Telstra is going to return $1.35 billion of that money to shareholders in the form of an on-market share buy-back.

The rest of the proceeds will be used to reduce debt to ensure Telstra maintains balance sheet strength and flexibility.

Other highlights

The telco said that it is delivering on its T22 strategy targets. It has completed, or was on track, to deliver 80% of its T22 scorecard metrics.

Under T22, it has reduced its net full time roles by around 8,300, meeting its T22 goal one year early.

The company noted some of its other smaller businesses. It said Telstra Health grew revenue in FY21 by 6% and expects high-teen growth in FY22. It recently announced the acquisition of MedicalDirector as well as a majority stake in PowerHealth.

Telstra Ventures saw the value of its investment increase by $300 million. The company boasted it’s one of the most successful corporate backed venture firms globally. Of the 74 start-ups Telstra Ventures has invested in, 12 have grown to a value of more than $1 billion and three of those four have increased to be valued at more than $10 billion.

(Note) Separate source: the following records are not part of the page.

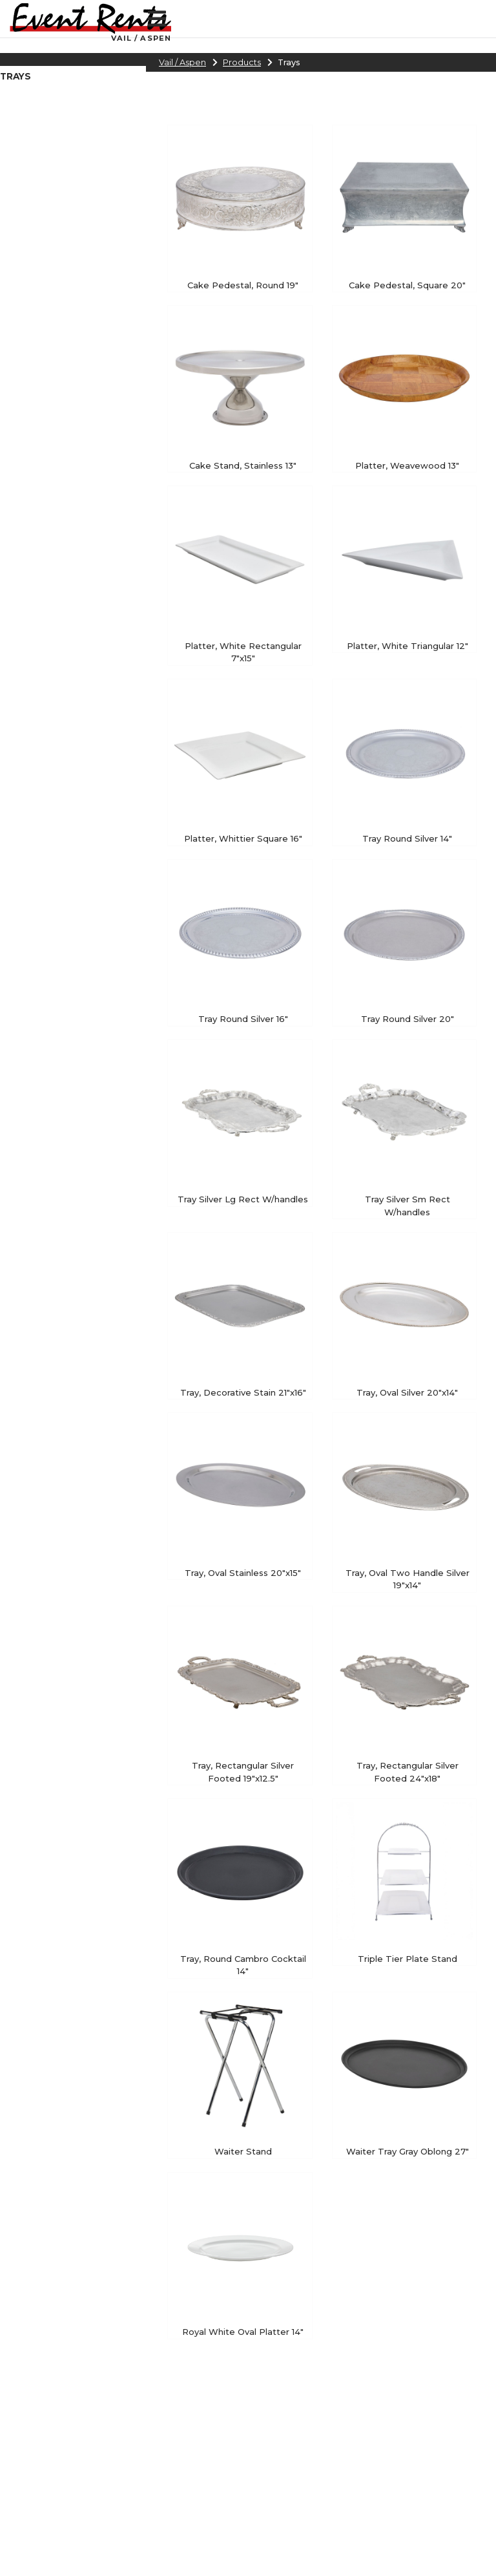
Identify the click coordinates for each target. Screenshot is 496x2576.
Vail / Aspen (182, 62)
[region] (73, 79)
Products (242, 62)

Fy22 outlook for Telstra and the share price

Telstra announced its guidance for FY22, which showed the underlying business returning to full year growth.

Total income is expected to be between $21.6 billion to $23.6 billion.

Underlying EBITDA is expected to come in a range between $7 billion to $7.3 billion.

Telstra is also expecting to generate free cashflow after lease payments of between $3.5 billion to $3.9 billion.

A return to growth is a positive sign, though it’s not making as much profit as it used to.

5G could be an important part of future growth. Telstra boasts it’s one of the world leaders. It now provides 5G coverage to more than 75% of the population with 1.6 million connected 5G devices.

It’s good to see Telstra is expecting profit growth in FY22. For me, the more pleasing thing is seeing good business diversification away from the core telecommunication services. Telstra doesn’t want to be stuck in a price war with 5G and no other options for growth. The buyback is also welcome, whilst also maintaining control of InfraCo Towers.

However, there are other ASX dividend shares I’d rather look at because Telstra doesn’t have significant growth potential.

At the time of publishing, Jaz does not have a financial or commercial interest in any of the companies mentioned.